Abdel-Rahman-ActionUveal melanomas are rare, but potentially deadly tumors of the eye are one of several cancers recently linked to mutations in a tumor-suppressor gene called BAP1. Physician-scientist and associate professor in the Department of Ophthalmology and Visual Sciences Mohamed Abdel-Rahman, MD, PhD — whose laboratory identified BAP1 tumor predisposition syndrome (BAP1-TPDS) in 2016 — has been awarded a grant from the National Cancer Institute (NCI) to assess the risk for different cancers in patients who inherit mutation in BAP1. He hopes to identify any additional cancers associated with genetic alterations in BAP1, determine the mutations that cause these diseases and develop an assay to test for the disease-causing potential of different genetic alterations in this gene.

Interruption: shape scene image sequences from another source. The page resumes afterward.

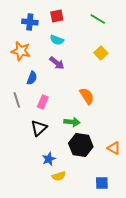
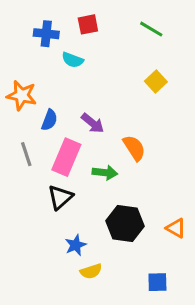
cyan semicircle: (57, 40) -> (73, 60), moved
orange star: (21, 51) -> (22, 95), moved
purple arrow: (57, 63) -> (93, 123), moved
pink rectangle: (43, 102) -> (66, 157), size x1.6
green arrow: (72, 122) -> (105, 173), moved

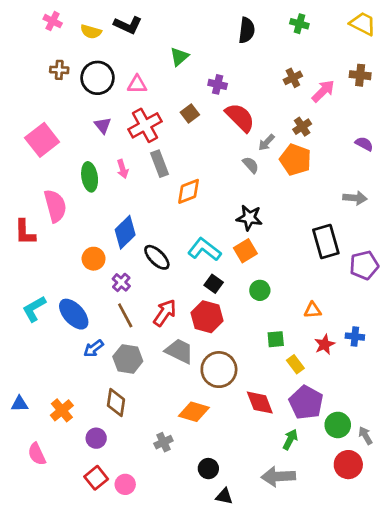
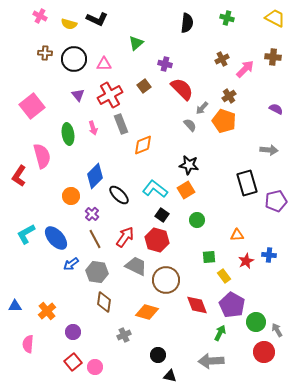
red L-shape: (25, 232) -> (19, 176), turned 35
brown diamond: (116, 403) -> (104, 302), moved
pink semicircle: (37, 454) -> (28, 344), turned 30

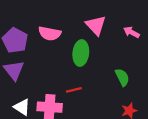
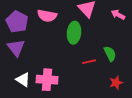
red line: (74, 90) -> (89, 62), moved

“It’s exciting work with a huge potential to benefit patients who are at risk for multiple different cancers from this gene, and it could also lead to new research on possible therapeutic agents to prevent or fight these cancers,” says Dr. Abdel-Rahman. “There is still so much to learn about these BAP1 mutations and their potential to cause disease.”

Applying new knowledge to improve care

For the past 12 years, Dr. Abdel-Rahman’s laboratory has been studying the genetic causes of uveal melanoma and genomic alterations in the tumors. One of his laboratory’s most important discoveries is the identification of a BAP1-TPDS, which has been linked with predisposition to four cancers: uveal (ocular) melanoma, mesothelioma, cutaneous (skin) melanoma and kidney cancer. Other cancers have been reported in patients with germline BAP1 mutation, but it’s not clear whether they’re part of BAP1-TPDS.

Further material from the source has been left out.